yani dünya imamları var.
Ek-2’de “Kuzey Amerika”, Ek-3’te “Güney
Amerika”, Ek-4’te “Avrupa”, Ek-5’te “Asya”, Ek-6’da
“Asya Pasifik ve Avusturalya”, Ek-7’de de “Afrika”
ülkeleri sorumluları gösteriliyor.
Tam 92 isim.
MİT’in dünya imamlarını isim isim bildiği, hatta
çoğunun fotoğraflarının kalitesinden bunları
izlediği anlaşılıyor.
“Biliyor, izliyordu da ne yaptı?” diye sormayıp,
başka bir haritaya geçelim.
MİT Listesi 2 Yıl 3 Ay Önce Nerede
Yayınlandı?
+++
**What the task requires**. The lines to copy are those in the listing that contain the word "isim".

**Reply to the exercise**.
Tam 92 isim.
MİT’in dünya imamlarını isim isim bildiği, hatta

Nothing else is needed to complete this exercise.